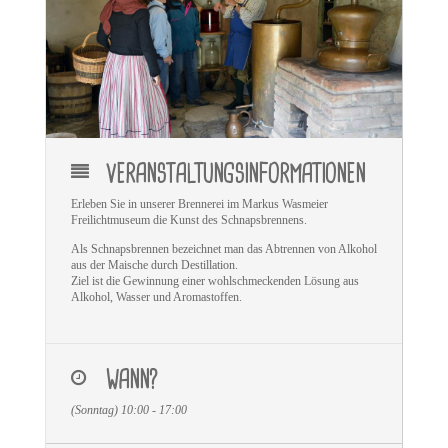
VERANSTALTUNGSINFORMATIONEN
Erleben Sie in unserer Brennerei im Markus Wasmeier
Freilichtmuseum die Kunst des Schnapsbrennens
.
Als Schnapsbrennen bezeichnet man das Abtrennen von Alkohol
aus der Maische durch Destillation.
Ziel ist die Gewinnung einer wohlschmeckenden Lösung aus
Alkohol, Wasser und Aromastoffen.
WANN?
(Sonntag) 10:00 - 17:00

--------------------

* The task *
Give back the data verbatim. The pictures are not part of the copy.

* Result of this task *
VERANSTALTUNGSINFORMATIONEN
Erleben Sie in unserer Brennerei im Markus Wasmeier
Freilichtmuseum die Kunst des Schnapsbrennens
.
Als Schnapsbrennen bezeichnet man das Abtrennen von Alkohol
aus der Maische durch Destillation.
Ziel ist die Gewinnung einer wohlschmeckenden Lösung aus
Alkohol, Wasser und Aromastoffen.
WANN?
(Sonntag) 10:00 - 17:00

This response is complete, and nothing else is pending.